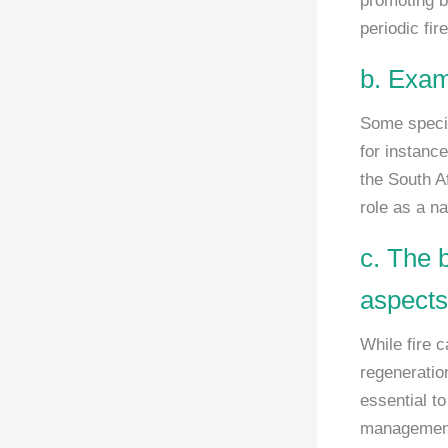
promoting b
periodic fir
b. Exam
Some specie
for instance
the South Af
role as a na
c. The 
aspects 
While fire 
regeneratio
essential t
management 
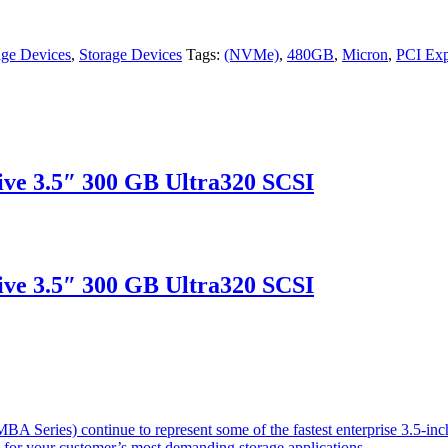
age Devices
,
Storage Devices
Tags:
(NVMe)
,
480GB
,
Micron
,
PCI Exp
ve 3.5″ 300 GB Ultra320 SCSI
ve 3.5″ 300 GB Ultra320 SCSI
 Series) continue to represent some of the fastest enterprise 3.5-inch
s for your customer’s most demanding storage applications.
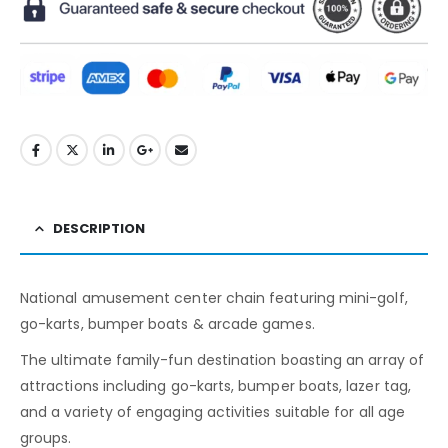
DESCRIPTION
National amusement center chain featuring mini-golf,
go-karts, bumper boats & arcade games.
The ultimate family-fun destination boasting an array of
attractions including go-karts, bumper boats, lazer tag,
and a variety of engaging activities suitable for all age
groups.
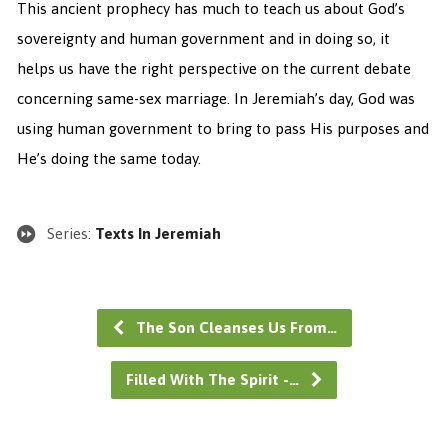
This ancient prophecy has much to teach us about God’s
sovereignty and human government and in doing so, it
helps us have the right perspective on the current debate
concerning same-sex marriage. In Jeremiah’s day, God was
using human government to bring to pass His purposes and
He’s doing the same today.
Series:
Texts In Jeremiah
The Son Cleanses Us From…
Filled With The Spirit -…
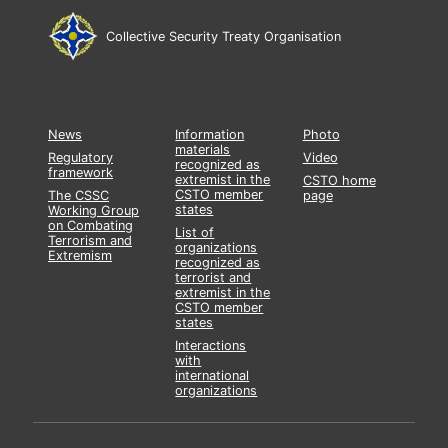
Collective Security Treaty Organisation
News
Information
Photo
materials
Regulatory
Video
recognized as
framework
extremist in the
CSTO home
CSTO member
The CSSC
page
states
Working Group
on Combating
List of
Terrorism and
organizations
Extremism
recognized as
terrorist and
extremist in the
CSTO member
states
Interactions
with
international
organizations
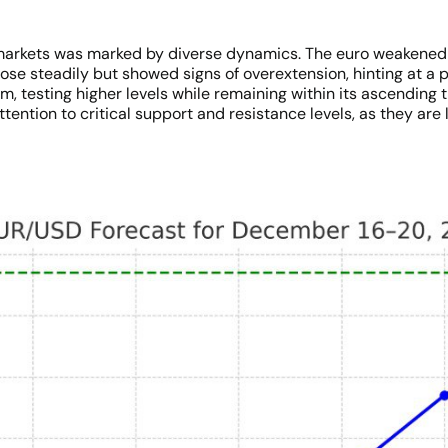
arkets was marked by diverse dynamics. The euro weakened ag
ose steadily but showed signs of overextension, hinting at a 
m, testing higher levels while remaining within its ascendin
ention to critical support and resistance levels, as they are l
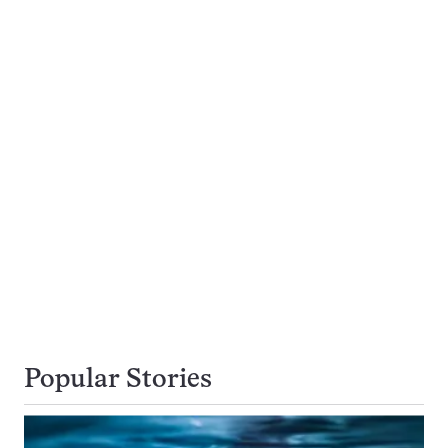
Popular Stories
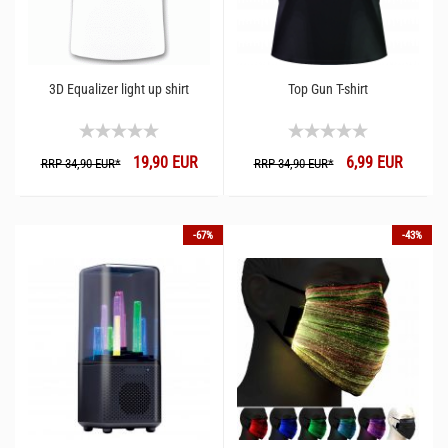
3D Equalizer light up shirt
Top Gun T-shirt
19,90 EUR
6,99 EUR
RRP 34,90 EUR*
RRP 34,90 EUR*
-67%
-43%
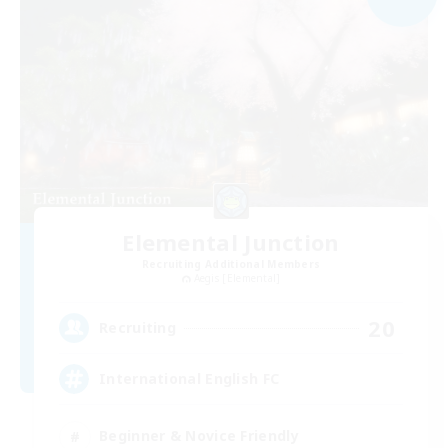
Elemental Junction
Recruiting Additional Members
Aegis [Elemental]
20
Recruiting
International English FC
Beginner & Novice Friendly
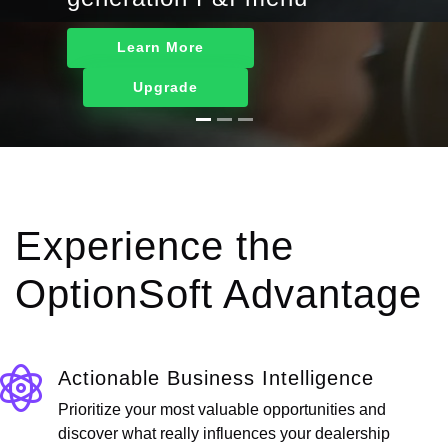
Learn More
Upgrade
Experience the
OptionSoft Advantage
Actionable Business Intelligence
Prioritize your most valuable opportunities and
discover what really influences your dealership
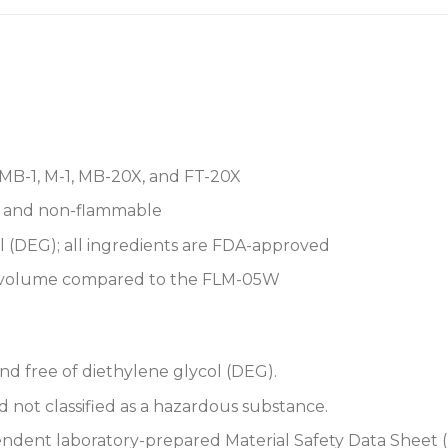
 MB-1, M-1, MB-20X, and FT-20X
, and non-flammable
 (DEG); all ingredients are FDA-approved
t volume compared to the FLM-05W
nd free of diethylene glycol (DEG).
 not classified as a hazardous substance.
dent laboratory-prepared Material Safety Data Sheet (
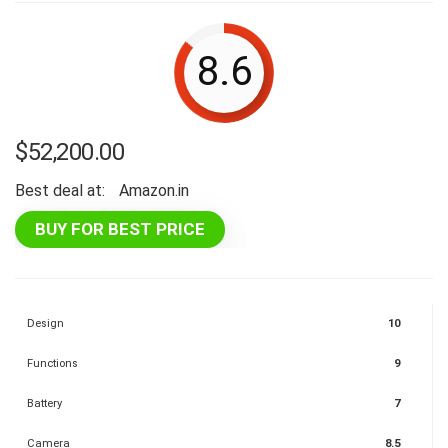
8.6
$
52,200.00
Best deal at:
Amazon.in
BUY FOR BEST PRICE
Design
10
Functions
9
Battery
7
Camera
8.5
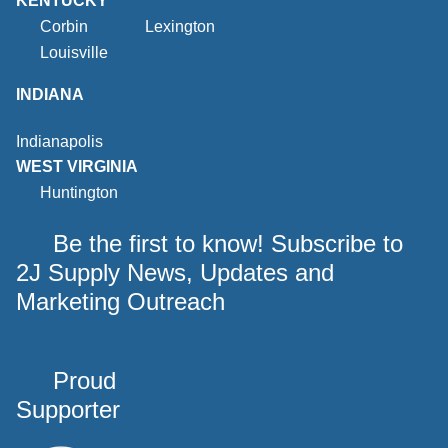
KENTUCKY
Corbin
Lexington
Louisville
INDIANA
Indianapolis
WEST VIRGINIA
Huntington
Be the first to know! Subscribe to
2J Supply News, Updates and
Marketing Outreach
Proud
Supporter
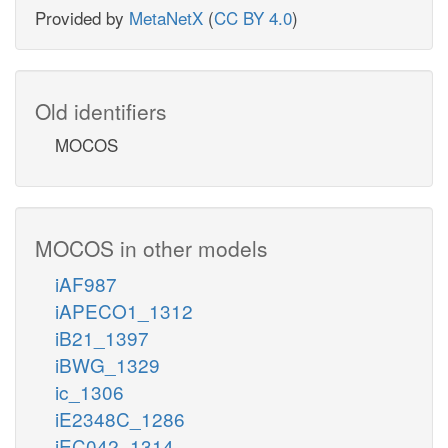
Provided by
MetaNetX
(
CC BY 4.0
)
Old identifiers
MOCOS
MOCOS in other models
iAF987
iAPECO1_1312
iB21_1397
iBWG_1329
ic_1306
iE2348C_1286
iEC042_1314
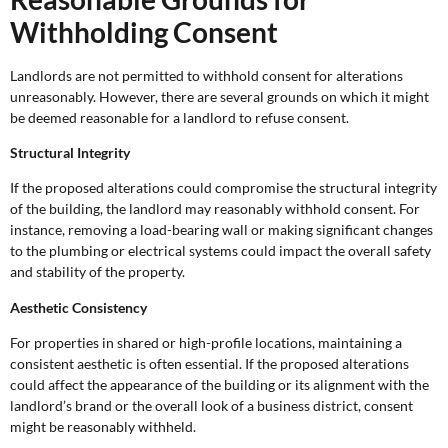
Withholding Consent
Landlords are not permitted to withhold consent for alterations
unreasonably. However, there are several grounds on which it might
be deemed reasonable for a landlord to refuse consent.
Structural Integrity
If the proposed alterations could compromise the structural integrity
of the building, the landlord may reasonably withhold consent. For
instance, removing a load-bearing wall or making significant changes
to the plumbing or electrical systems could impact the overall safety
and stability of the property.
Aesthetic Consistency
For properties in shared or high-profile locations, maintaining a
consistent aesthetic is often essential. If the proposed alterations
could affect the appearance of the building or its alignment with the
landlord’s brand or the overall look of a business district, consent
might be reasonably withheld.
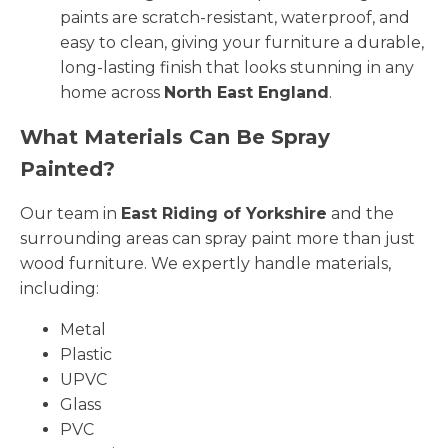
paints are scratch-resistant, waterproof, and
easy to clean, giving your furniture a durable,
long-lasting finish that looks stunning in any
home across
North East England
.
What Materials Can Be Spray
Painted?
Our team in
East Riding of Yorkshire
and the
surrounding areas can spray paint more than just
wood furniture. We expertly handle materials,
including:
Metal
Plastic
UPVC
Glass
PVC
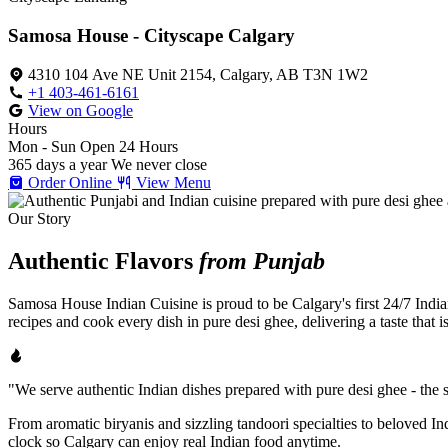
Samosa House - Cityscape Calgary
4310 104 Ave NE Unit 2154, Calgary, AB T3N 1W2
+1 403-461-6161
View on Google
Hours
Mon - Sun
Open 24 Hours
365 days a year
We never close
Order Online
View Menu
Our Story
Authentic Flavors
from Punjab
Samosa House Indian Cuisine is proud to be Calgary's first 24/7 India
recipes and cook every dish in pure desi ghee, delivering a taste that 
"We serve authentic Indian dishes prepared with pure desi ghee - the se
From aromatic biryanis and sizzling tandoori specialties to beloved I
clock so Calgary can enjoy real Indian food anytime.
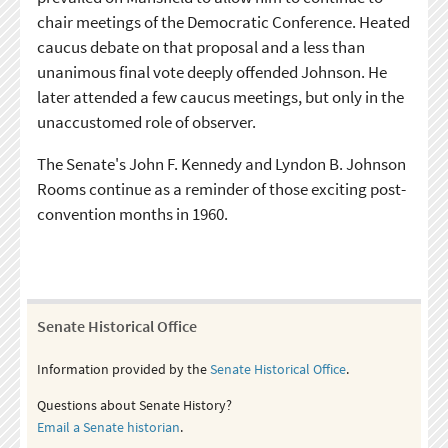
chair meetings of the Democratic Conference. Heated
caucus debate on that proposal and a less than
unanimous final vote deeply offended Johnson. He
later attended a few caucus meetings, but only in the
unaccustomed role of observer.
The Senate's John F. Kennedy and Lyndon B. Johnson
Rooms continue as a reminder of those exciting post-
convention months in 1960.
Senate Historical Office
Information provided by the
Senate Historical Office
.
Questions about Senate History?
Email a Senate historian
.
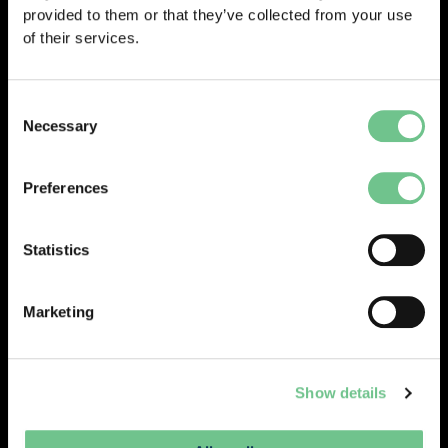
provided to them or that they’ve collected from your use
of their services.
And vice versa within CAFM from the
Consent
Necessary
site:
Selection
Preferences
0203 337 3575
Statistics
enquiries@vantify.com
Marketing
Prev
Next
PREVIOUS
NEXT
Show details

● ● ● ●

PROBLEM
From the first line above to the last, copy the records exactly but omit the pictures.

SOLUTION TO THIS EXERCISE
promoting b
periodic fir
b. Exam
Some specie
for instance
the South Af
role as a na
c. The 
aspects 
While fire 
regeneratio
essential t
management 
age Devices
,
Storage Devices
Tags:
(NVMe)
,
480GB
,
Micron
,
PCI Exp
ve 3.5″ 300 GB Ultra320 SCSI
ve 3.5″ 300 GB Ultra320 SCSI
 Series) continue to represent some of the fastest enterprise 3.5-inch
s for your customer’s most demanding storage applications.
DESCRIPTION
National amusement center chain featuring mini-golf,
go-karts, bumper boats & arcade games.
The ultimate family-fun destination boasting an array of
attractions including go-karts, bumper boats, lazer tag,
and a variety of engaging activities suitable for all age
groups.
This ancient prophecy has much to teach us about God’s
sovereignty and human government and in doing so, it
helps us have the right perspective on the current debate
concerning same-sex marriage. In Jeremiah’s day, God was
using human government to bring to pass His purposes and
He’s doing the same today.
Series:
Texts In Jeremiah
The Son Cleanses Us From…
Filled With The Spirit -…
Collective Security Treaty Organisation
News
Information
Photo
materials
Regulatory
Video
recognized as
framework
extremist in the
CSTO home
CSTO member
The CSSC
page
states
Working Group
on Combating
List of
Terrorism and
organizations
Extremism
recognized as
terrorist and
extremist in the
CSTO member
states
Interactions
with
international
organizations
arkets was marked by diverse dynamics. The euro weakened ag
ose steadily but showed signs of overextension, hinting at a 
m, testing higher levels while remaining within its ascendin
ention to critical support and resistance levels, as they are l
Popular Stories
3D Equalizer light up shirt
Top Gun T-shirt
19,90 EUR
6,99 EUR
RRP 34,90 EUR*
RRP 34,90 EUR*
-67%
-43%
Elemental Junction
Recruiting Additional Members
Aegis [Elemental]
20
Recruiting
International English FC
Beginner & Novice Friendly
Learn More
Upgrade
Experience the
OptionSoft Advantage
Actionable Business Intelligence
Prioritize your most valuable opportunities and
discover what really influences your dealership
 MB-1, M-1, MB-20X, and FT-20X
, and non-flammable
 (DEG); all ingredients are FDA-approved
t volume compared to the FLM-05W
nd free of diethylene glycol (DEG).
 not classified as a hazardous substance.
dent laboratory-prepared Material Safety Data Sheet (
8.6
$
52,200.00
Best deal at:
Amazon.in
BUY FOR BEST PRICE
Design
10
Functions
9
Battery
7
Camera
8.5
KENTUCKY
Corbin
Lexington
Louisville
INDIANA
Indianapolis
WEST VIRGINIA
Huntington
Be the first to know! Subscribe to
2J Supply News, Updates and
Marketing Outreach
Proud
Supporter
Provided by
MetaNetX
(
CC BY 4.0
)
Old identifiers
MOCOS
MOCOS in other models
iAF987
iAPECO1_1312
iB21_1397
iBWG_1329
ic_1306
iE2348C_1286
iEC042_1314
Withholding Consent
Landlords are not permitted to withhold consent for alterations
unreasonably. However, there are several grounds on which it might
be deemed reasonable for a landlord to refuse consent.
Structural Integrity
If the proposed alterations could compromise the structural integrity
of the building, the landlord may reasonably withhold consent. For
instance, removing a load-bearing wall or making significant changes
to the plumbing or electrical systems could impact the overall safety
and stability of the property.
Aesthetic Consistency
For properties in shared or high-profile locations, maintaining a
consistent aesthetic is often essential. If the proposed alterations
could affect the appearance of the building or its alignment with the
landlord’s brand or the overall look of a business district, consent
might be reasonably withheld.
paints are scratch-resistant, waterproof, and
easy to clean, giving your furniture a durable,
long-lasting finish that looks stunning in any
home across
North East England
.
What Materials Can Be Spray
Painted?
Our team in
East Riding of Yorkshire
and the
surrounding areas can spray paint more than just
wood furniture. We expertly handle materials,
including:
Metal
Plastic
UPVC
Glass
PVC
Samosa House - Cityscape Calgary
4310 104 Ave NE Unit 2154, Calgary, AB T3N 1W2
+1 403-461-6161
View on Google
Hours
Mon - Sun
Open 24 Hours
365 days a year
We never close
Order Online
View Menu
Our Story
Authentic Flavors
from Punjab
Samosa House Indian Cuisine is proud to be Calgary's first 24/7 India
recipes and cook every dish in pure desi ghee, delivering a taste that 
"We serve authentic Indian dishes prepared with pure desi ghee - the se
From aromatic biryanis and sizzling tandoori specialties to beloved I
clock so Calgary can enjoy real Indian food anytime.
chair meetings of the Democratic Conference. Heated
caucus debate on that proposal and a less than
unanimous final vote deeply offended Johnson. He
later attended a few caucus meetings, but only in the
unaccustomed role of observer.
The Senate's John F. Kennedy and Lyndon B. Johnson
Rooms continue as a reminder of those exciting post-
convention months in 1960.
Senate Historical Office
Information provided by the
Senate Historical Office
.
Questions about Senate History?
Email a Senate historian
.
provided to them or that they’ve collected from your use
of their services.
And vice versa within CAFM from the
Consent
Necessary
site:
Selection
Preferences
0203 337 3575
Statistics
enquiries@vantify.com
Marketing
Prev
Next
PREVIOUS
NEXT
Show details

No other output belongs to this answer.